Any spending programme where expenditure is open-ended (usually transfer/grant payments) and where beneficiaries must be paid or given transfers/grants if they meet certain criteria, as defined in legislation or government regulations. Some common examples are found in social security programmes, unemployment programmes, and poverty-reduction programmes.

Envelope budgeting

A personal budget is a finance plan that allocates future personal income towards expenses, savings and debt repayment. Past spending and personal debt are considered when creating a personal budget. There are several methods and tools available for creating, using and adjusting a personal budget.

Equity (vertical equity, horizontal equity)

In financial term, equity refers to the value of the interest of an owner or partial owner in an asset.

When discussing income distribution in socio-economic context, it is usual to distinguish between vertical equity and horizontal equity.
Vertical equity relates to the relative treatment of individuals (families or households) at different income levels.

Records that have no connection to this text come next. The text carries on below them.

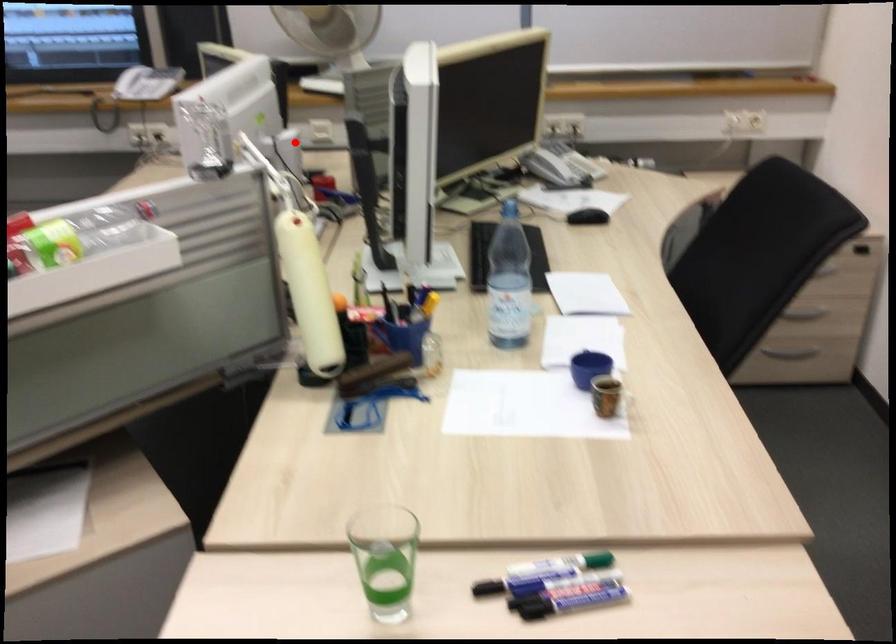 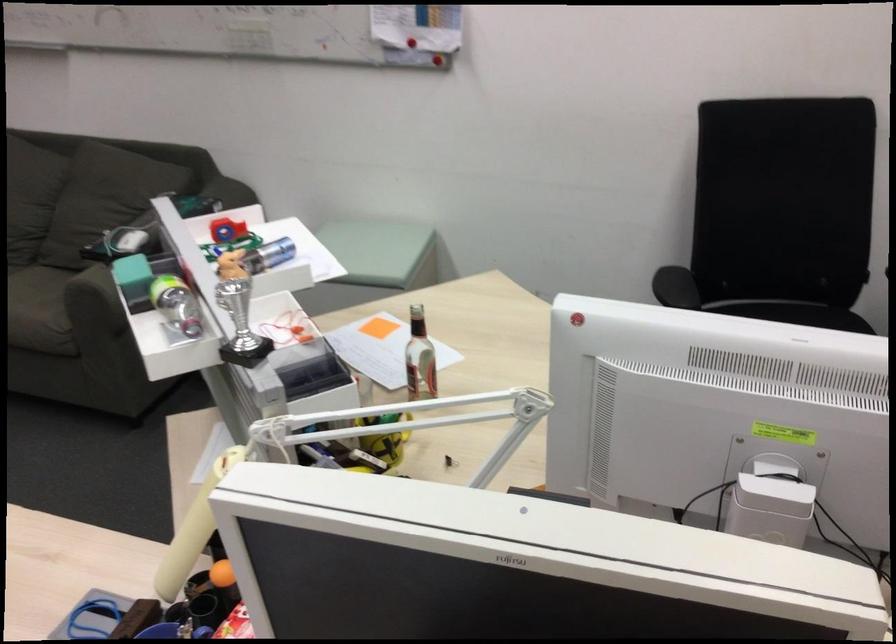 The point at the highlighted location is marked in the first image. Where is the corresponding point in the second image?

(770, 509) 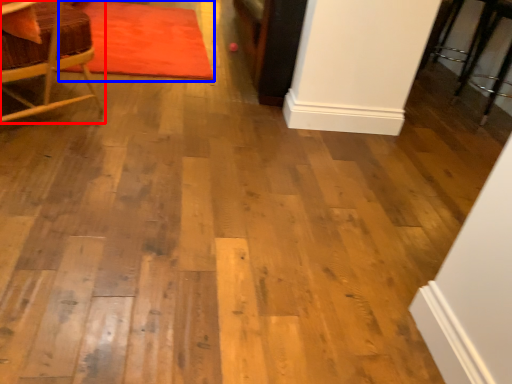 Question: Among these objects, which one is nearest to the camera, chair (highlighted by a red box) or mat (highlighted by a blue box)?

Choices:
 (A) chair
 (B) mat

Answer: (A) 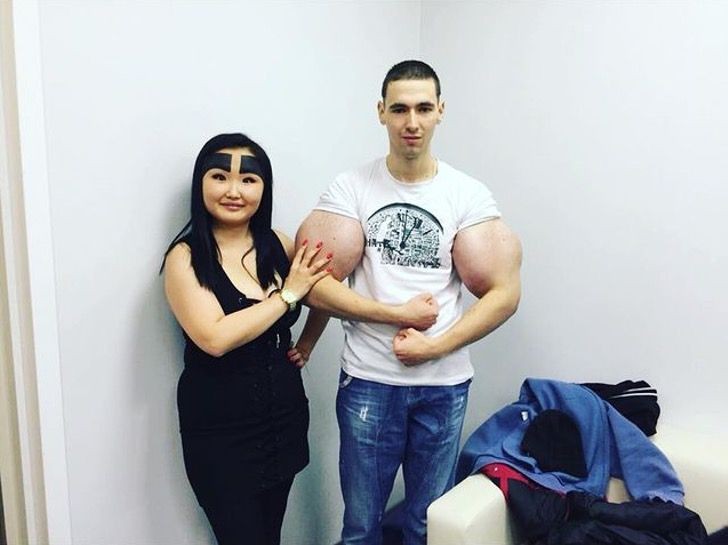 Locate an element on the screen. tan chair is located at coordinates (467, 508). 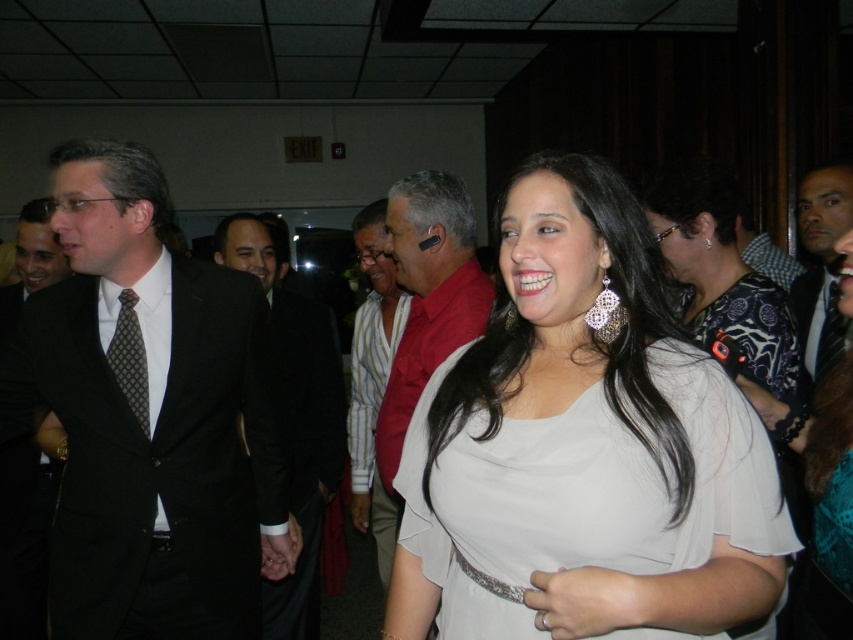 Question: Which object is positioned closest to the black matte earbud at center?

Choices:
 (A) light beige fabric dress at center
 (B) dark gray textured tie at left
 (C) black suit at center

Answer: (C)

Question: Is light beige fabric dress at center below black suit at center?

Choices:
 (A) yes
 (B) no

Answer: (B)

Question: Which object is farther from the camera taking this photo?

Choices:
 (A) black suit at left
 (B) black matte earbud at center
 (C) black suit at center

Answer: (C)

Question: Is black suit at center to the left of dark gray suit at right from the viewer's perspective?

Choices:
 (A) yes
 (B) no

Answer: (A)

Question: Considering the real-world distances, which object is farthest from the matte black suit at left?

Horizontal equity relates to the way in which individuals at the same income level are treated. Vertical equity tends to be the focus of income distribution studies. It turns out, however, that often the combined impact of taxes, transfers, and benefits results in individuals at different income levels being treated very unequally, and it is not uncommon for the ranking of individuals in similar circumstances in the income distribution to be markedly affected by fiscal policy. This often reflects well-defined objectives of fiscal policy, such as a desire to encourage particular patterns of consumption, to promote home ownership or saving for retirement, or to foster regional development. It may, however, reflect inadequate administration or capricious discrimination. Most analyses of income redistribution take no account of rankings, be they intentional or unintentional. However, studies that have attempted to reflect re-ranking have revealed a tendency for redistribution, especially through taxation, to be overestimated by the standard procedure.

Estimate(s)

In the strict sense, an estimate is the particular value yielded by an estimator in a given set of circumstances. The expression is widely used to denote the rule by which such particular values are calculated. It seems preferable to use the word estimator for the rule of procedure, and estimate for the values to which it leads in particular cases.

In the practical context, estimates are forecasts of revenue and vote Ministers’ requests for authority from Parliament to incur expenditure and liabilities; i.e., the estimate of what revenue will be raised and expenditure incurred during the coming fiscal year.

External Audit

A financial audit involving the review and verification of the fairness of an organization's financial statements that is conducted by an independent auditor.

Extra-budgetary funds/accounts

Extra-budgetary funds/accounts (EBF): The term generally refers to government activities that are not included in the annual budget presentation. Moreover, EBFs may be subject to different systems of cash management, control and reporting than the budget itself. A wide variety of extra-budgetary arrangements are used, including funds (such as social security funds) set up under separate legislation, commodity funds that use proceeds of commodity aid, and earmarking certain revenues for specific purposes.